Basecamp integrates AI antibiotic and vaccine design models into Claude Science
Basecamp Research has integrated its EDEN antibiotic design and vaccine target prediction models into Anthropic’s Claude Science platform, allowing researchers to generate and prioritise therapeutic candidates through a conversational interface.
The integration enables scientists to identify antibiotic candidates and prioritise vaccine targets using natural language, combining Claude’s reasoning capabilities with Basecamp’s biological foundation models.
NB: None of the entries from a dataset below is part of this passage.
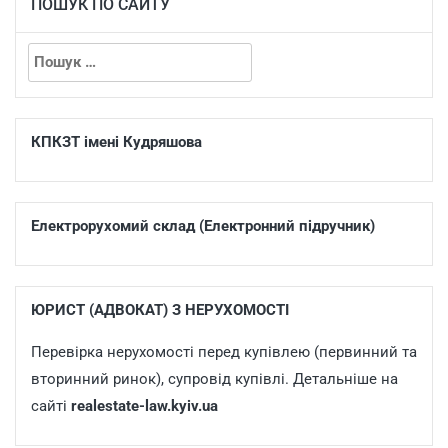
ПОШУК ПО САЙТУ
КПКЗТ імені Кудряшова
Електрорухомий склад (Електронний підручник)
ЮРИСТ (АДВОКАТ) З НЕРУХОМОСТІ
Перевірка нерухомості перед купівлею (первинний та
вторинний ринок), супровід купівлі. Детальніше на
сайті
realestate-law.kyiv.ua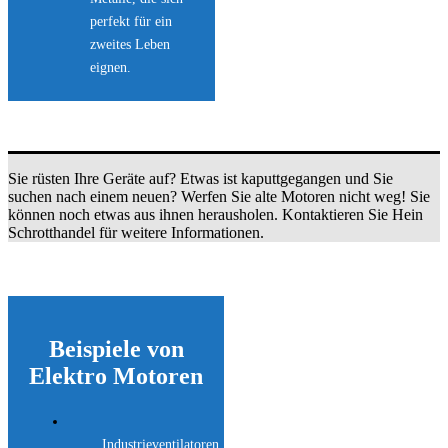
perfekt für ein
zweites Leben
eignen.
Sie rüsten Ihre Geräte auf? Etwas ist kaputtgegangen und Sie
suchen nach einem neuen? Werfen Sie alte Motoren nicht weg! Sie
können noch etwas aus ihnen herausholen. Kontaktieren Sie Hein
Schrotthandel für weitere Informationen.
Beispiele von
Elektro Motoren
Industrieventilatoren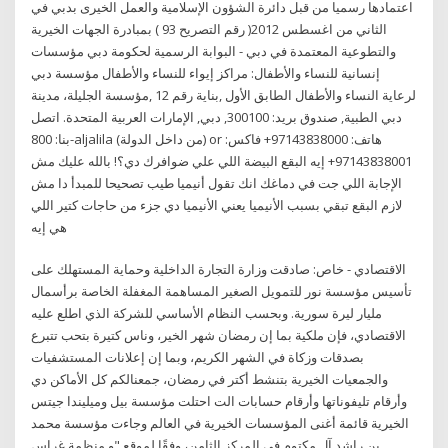
اعتمادها رسميا من قبل دائرة الشؤون الإسلامية والعمل الخيرى بدبي في
الثاني من اغسطس 2012( رقم التصريح 93 ) بمبادرة الجهات الخيرية
والتطوعية المعتمدة في دبي - البوابة الرسمية لحكومة دبي مؤسسات
إنسانية للنساء والأطفال: مراكز إيواء للنساء والأطفال مؤسسة دبي
لرعاية النساء والأطفال الطابق الأول ,بناية رقم 12 ,مؤسسة الجليلة، مدينة
دبي الطبية, صندوق بريد: 300100, دبي, الإمارات العربية المتحدة. اتصل
بنا: 800-aljalila (من داخل الدولة) or هاتف: 97143838000+ فاكس:
97143838001+ إيه البقع البيضة اللي علي ضوافرك دي؟! بالله عليك مش
الإجابة اللي جت في دماغك انك تقول أنيميا طيب تصحيحا للمبدأ دا مش
لازم البقع تبقي بسبب الأنيميا يعني الأنيميا دي جزء من حاجات كتير اللي
هي إيه
الاقتصادي - خاص: صادقت وزارة التجارة الداخلية وحماية المستهلك على
تأسيس مؤسسة نور للتمويل الصغير المساهمة المغفلة الخاصة برأسمال
مليار ليرة سورية. وبحسب النظام الأساسي للشركة الذي اطلع عليه
الاقتصادي، فإن ملكية بما إن رمضان شهر الخير، وناس كتيرة بتحب تتبرع
بصدقات وزكاة في الشهر الكريم، وبما إن إعلانات المستشفيات
والجمعيات الخيرية بتنشط أكتر في رمضان، جمعنالكم كل الأماكن دي
وأرقام تليفوناتها وأرقام حسابات الت احتلت مؤسسة بيل وميليندا جيتس
الخيرية قائمة أغنى المؤسسات الخيرية في العالم وجاءت مؤسسة محمد
بن راشد آل مكتوم في المركز الثامن، وفقًا لموقع "و ‏منظمة غراس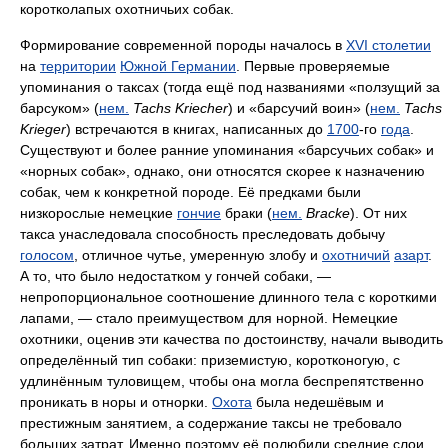
коротколапых охотничьих собак.
Формирование современной породы началось в
XVI столетии
на
территории
Южной Германии
. Первые проверяемые
упоминания о таксах (тогда ещё под названиями «ползущий за
барсуком» (
нем.
Tachs Kriecher
) и «барсучий воин» (
нем.
Tachs
Krieger
) встречаются в книгах, написанных до
1700
-го
года
.
Существуют и более ранние упоминания «барсучьих собак» и
«норных собак», однако, они относятся скорее к назначению
собак, чем к конкретной породе. Её предками были
низкорослые немецкие
гончие
браки (
нем.
Bracke
). От них
такса унаследовала способность преследовать добычу
голосом
, отличное чутье, умеренную злобу и
охотничий
азарт
.
А то, что было недостатком у гончей собаки, —
непропорциональное соотношение длинного тела с короткими
лапами, — стало преимуществом для норной. Немецкие
охотники, оценив эти качества по достоинству, начали выводить
определённый тип собаки: приземистую, коротконогую, с
удлинённым туловищем, чтобы она могла беспрепятственно
проникать в норы и отнорки.
Охота
была недешёвым и
престижным занятием, а содержание таксы не требовало
больших затрат. Именно поэтому её полюбили средние слои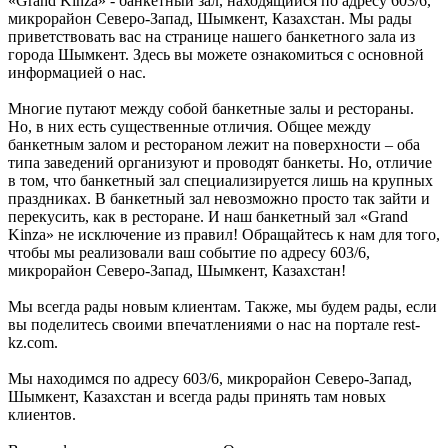
«Grand Kinza» - банкетный зал, находящийся по адресу 603/6,
микрорайон Северо-Запад, Шымкент, Казахстан. Мы рады
приветствовать вас на странице нашего банкетного зала из
города Шымкент. Здесь вы можете ознакомиться с основной
информацией о нас.
Многие путают между собой банкетные залы и рестораны.
Но, в них есть существенные отличия. Общее между
банкетным залом и рестораном лежит на поверхности – оба
типа заведений организуют и проводят банкеты. Но, отличие
в том, что банкетный зал специализируется лишь на крупных
праздниках. В банкетный зал невозможно просто так зайти и
перекусить, как в ресторане. И наш банкетный зал «Grand
Kinza» не исключение из правил! Обращайтесь к нам для того,
чтобы мы реализовали ваш событие по адресу 603/6,
микрорайон Северо-Запад, Шымкент, Казахстан!
Мы всегда рады новым клиентам. Также, мы будем рады, если
вы поделитесь своими впечатлениями о нас на портале rest-
kz.com.
Мы находимся по адресу 603/6, микрорайон Северо-Запад,
Шымкент, Казахстан и всегда рады принять там новых
клиентов.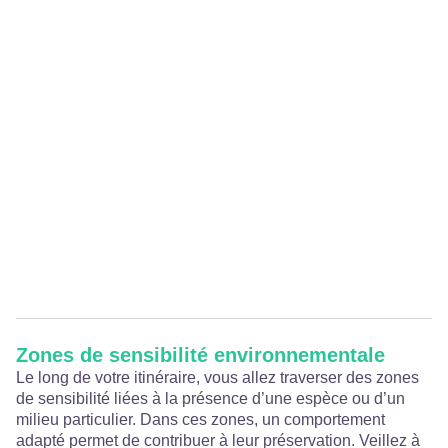
Zones de sensibilité environnementale
Le long de votre itinéraire, vous allez traverser des zones
de sensibilité liées à la présence d’une espèce ou d’un
milieu particulier. Dans ces zones, un comportement
adapté permet de contribuer à leur préservation. Veillez à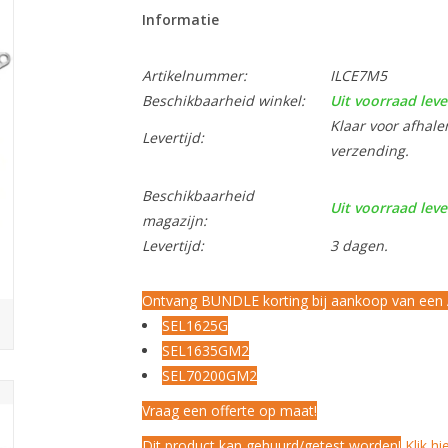
Informatie
Artikelnummer:
ILCE7M5
Beschikbaarheid winkel:
Uit voorraad leve
Klaar voor afhale
Levertijd:
verzending.
Beschikbaarheid
Uit voorraad leve
magazijn:
Levertijd:
3 dagen.
Ontvang BUNDLE korting bij aankoop van een 
SEL1625G
SEL1635GM2
SEL70200GM2
Vraag een offerte op maat!
Dit product kan gehuurd/getest worden!
Klik hi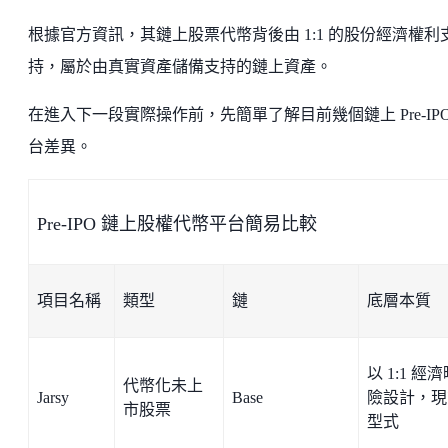
根據官方資訊，其鏈上股票代幣背後由 1:1 的股份經濟權利
持，屬於由真實資產儲備支持的鏈上資產。
在進入下一段實際操作前，先簡單了解目前幾個鏈上 Pre-IPO
台差異。
Pre-IPO 鏈上股權代幣平台簡易比較
項目名稱
類型
鏈
底層本質
以 1:1 經
代幣化未上
Jarsy
Base
險設計，現
市股票
型式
The capability is available across Claude Science and other Claude platforms through Anthropic’s connectors directory.
The announcement builds on previous research conducted with the University of Pennsylvania, in which Basecamp reported that 97% of antibiotic peptides designed by EDEN showed activity against World Health Organization priority pathogens during laboratory testing. One candidate, EDEN-7, also demonstrated efficacy in mice infected with multidrug-resistant Acinetobacter baumannii.
Glen Gowers, co-founder and chief executive officer of Basecamp Research, said: “Microbes have been producing antibiotics and evolving resistance to each other for billions of years. EDEN learned from that history, and now, through Claude, researchers all over the world can design successful new antibiotics in minutes, not years.”
César de la Fuente, Presidential Associate Professor at the University of Pennsylvania, said: “This collaboration shows how frontier biological foundation models can be paired with rigorous experimental validation to accelerate antibiotic discovery.”
He added: “Antimicrobial resistance is one of the greatest existential threats facing humanity and collaborations like this between academia and industry are critical.”
The companies said the same approach can also support vaccine development by helping researchers prioritise protein targets from pathogen genome sequences, potentially reducing weeks of laboratory analysis.